April 25, 2026

CBD retail evacuation is now a structural problem not a local blip

A closed sign hangs on a glass window of a modern urban storefront.

When a city centre starts losing shops, the question is never whether more will follow. It is how quickly.

Whangārei just provided the most vivid illustration. In a single stretch, the CBD has lost Merric women’s fashion, eKo clothing, The Co-operative Bank, Life Pharmacy Orrs, EB Games, Rodney Wayne, Beautiful Things, Jeanswest, Pack & Send, Manna Christian bookshop, and Oh My Pho. That is not a retail downturn. That is a retail evacuation. And the council’s response, a Mayoral Inner City Taskforce of about 30 people, arrived after the damage was done.

The problem is not confined to provincial towns. It is structural, it is accelerating in some of New Zealand’s biggest centres, and the gap between cities that are recovering and cities that are not is becoming the most important commercial property story in the country.

Wellington’s vacancy has a government-shaped hole in it

Colliers data published in April 2026 puts Wellington CBD retail vacancy at 8.8%, with Lambton Quay, the capital’s supposed premium retail strip, sitting at 8.6% and rising. For context, Wellington CBD vacancy was 4.2% in June 2019. Lambton Quay was 3.5%. Willis Street went from 3.5% to 7.9% over the same period.

This is not a post-Covid hangover. It is what happens when the single largest employer in a city centre, the public service, systematically reduces headcount. Colliers is direct about the cause: reductions in public-sector employment are directly affecting foot traffic. In September 2025, Colliers national director Hamish Fitchett described the dynamic plainly: “In Wellington we’re still seeing a tick up which is the result of ongoing job losses there, a lot of uncertainty in the capital.”

No amount of better shop fitouts or pop-up activations fixes a missing customer base. The cafes, dry cleaners, and fashion stores that depend on lunchtime trade do not need a strategy workshop. They need people walking past their doors.

Auckland’s numbers depend on who you ask

Auckland looks dramatically different depending on which dataset you trust. Colliers puts central Auckland CBD vacancy at just 2.9%, with 27,900sqm of retail space under construction, a seven-to-one ratio over Wellington’s 4,185sqm. Private capital is clearly voting with its chequebook.

But JLL’s Q4 2025 data tells a less comfortable story. Its broader Auckland CBD measure hit 13.1% vacancy, nearly double the 7.5% recorded just two quarters earlier. Suburban Auckland is worse still: Takapuna at 17.9%, South Auckland at 15.2%. The discrepancy between Colliers and JLL likely reflects different geographic boundaries, but the direction of travel in the second half of 2025 was unambiguously negative.

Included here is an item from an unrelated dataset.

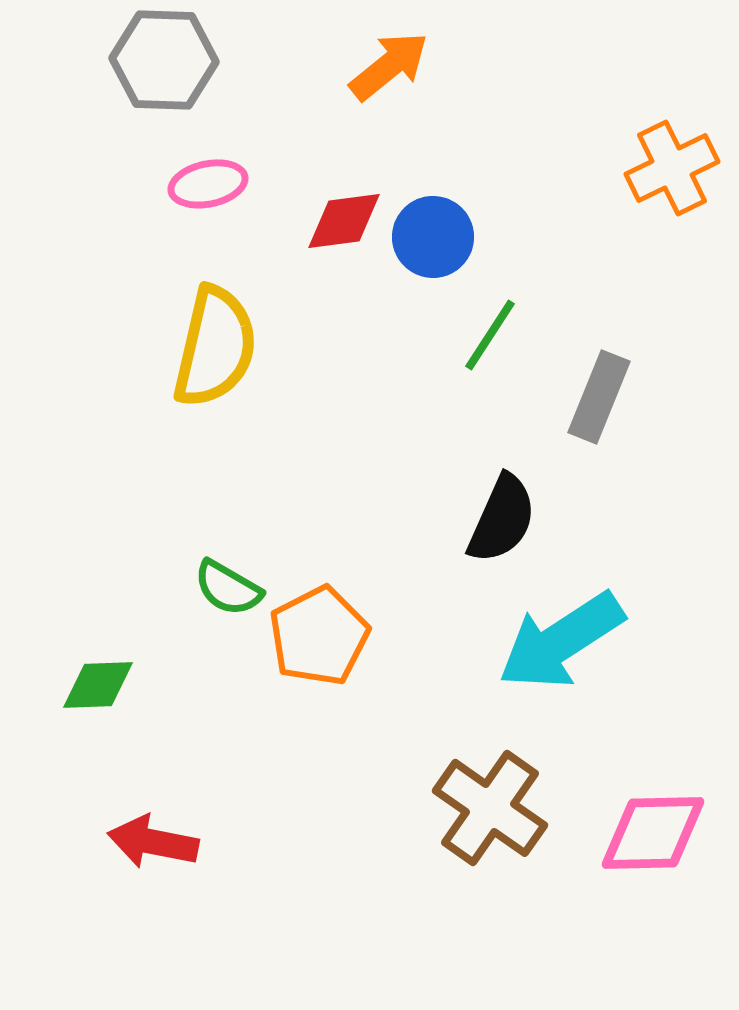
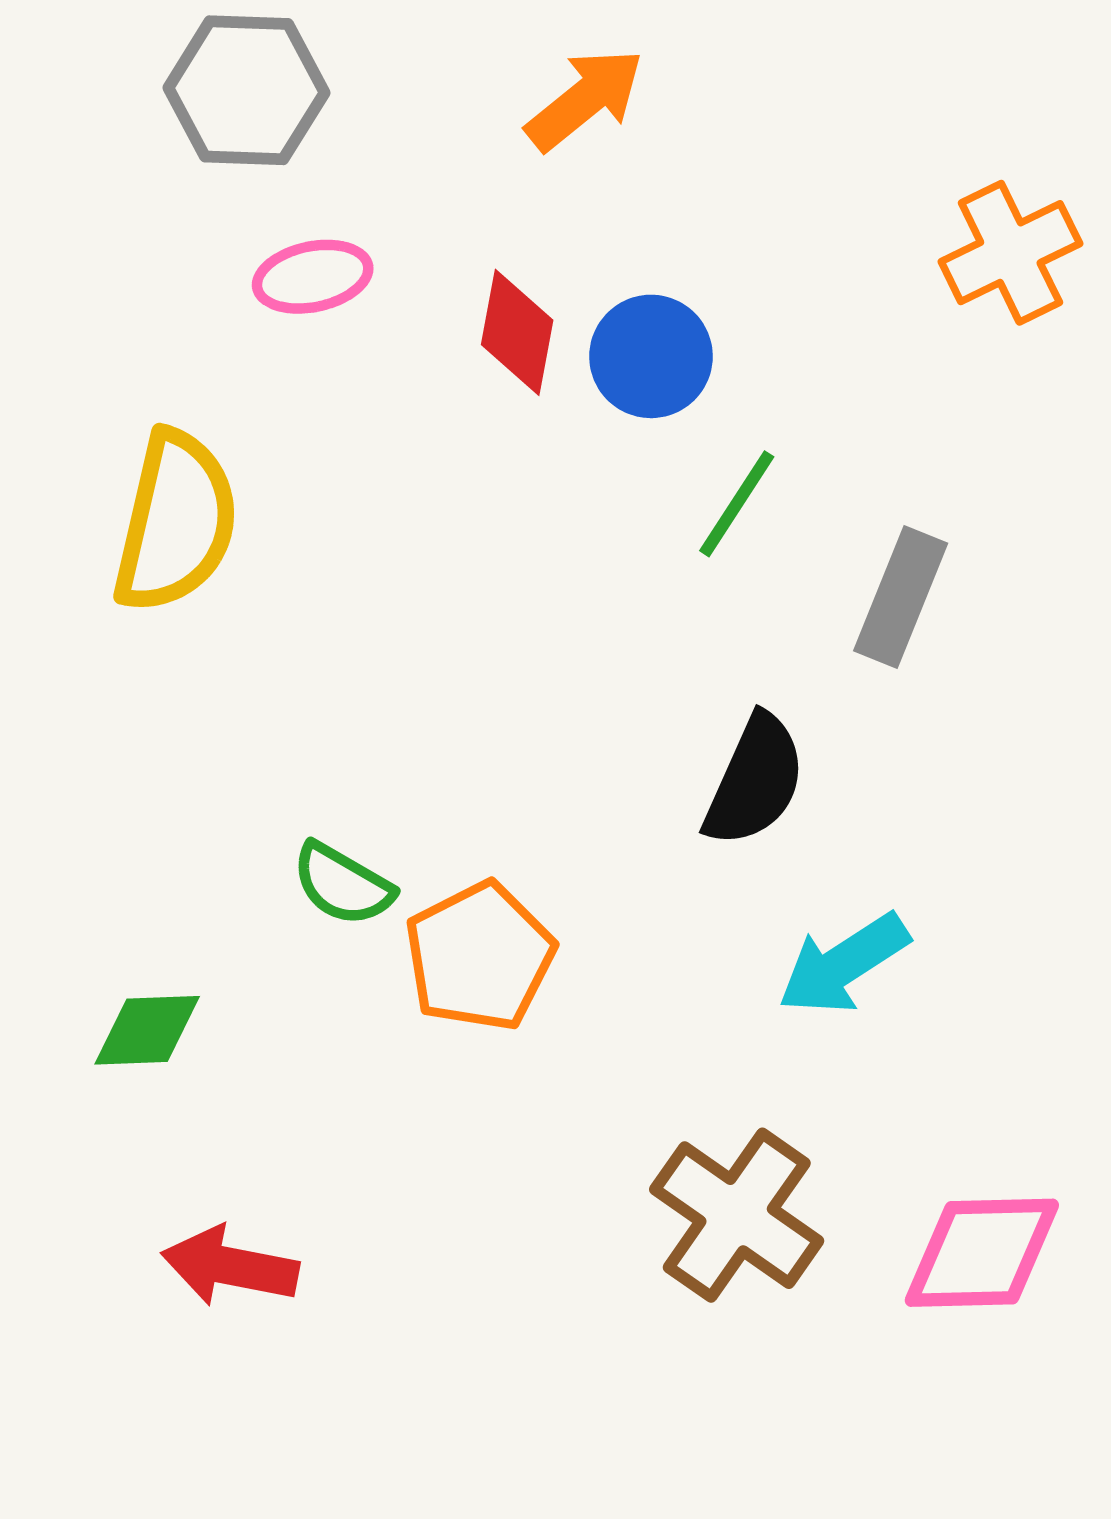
red diamond: (344, 221) -> (517, 332), turned -72
yellow semicircle: (215, 347) -> (176, 522), moved
cyan arrow: (561, 641) -> (843, 964), size x0.7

New anchors are coming. JLL notes the 131 Queen Street Faradays department store opening mid-2026 and Kiwi Property’s conditional deal with Costco for a second store at Drury. These are genuine positives. But Colliers itself warns that oil price shocks and Middle East instability “pose a risk to New Zealand’s household budgets, consumer spending, and ultimately demand for retail spaces”.

The spiral feeds itself

Whangārei Mayor Ken Couper framed his taskforce with revealing honesty: “This is not a council project, it’s got to be a community project.” That is either admirable humility or an admission that council does not have the tools. Probably both.

The Co-operative Bank’s branch closure is instructive about what councils are actually fighting. Spokeswoman Catherine Bateman explained that fewer than 10% of Whangārei branch customers had interacted in person or by phone over the past year. A branch 90% of its customers have abandoned is not a victim of CBD decline. It is a rational business decision. But its closure removes another reason for anyone to visit, accelerating the spiral for the remaining tenants.

The NZ Initiative warned back in 2020 that structural forces, digital banking, e-commerce, app-based services, were already undermining CBD retail before Covid arrived. At that point, the average NZ retailer was operating on a 3.7% margin. Their prediction that “gaping holes will exist where there used to be shops, bank and insurance branches, bars, restaurants” reads like a checklist of Whangārei’s 2026 closures.

What the lease decision actually looks like now

For any business owner weighing a CBD lease, the vacancy data is the most honest signal available about where foot traffic is heading. Wellington and Whangārei are telling you the customer base is shrinking. Auckland is telling you something more complicated: pockets of genuine investment alongside deteriorating suburban and fringe-CBD conditions.

The cities that are recovering, Tauranga among them, got there through sustained civic investment that completed before the spiral took hold. That is the opposite of a reactive taskforce assembled after a dozen shops have already closed. By the time vacancy hits 8-9%, the retailers who could anchor a recovery have usually already signed leases somewhere else.

Taskforces do not bring back foot traffic. Customers do. And customers go where the shops, the jobs, and the safety are. Get those wrong and the spiral does the rest.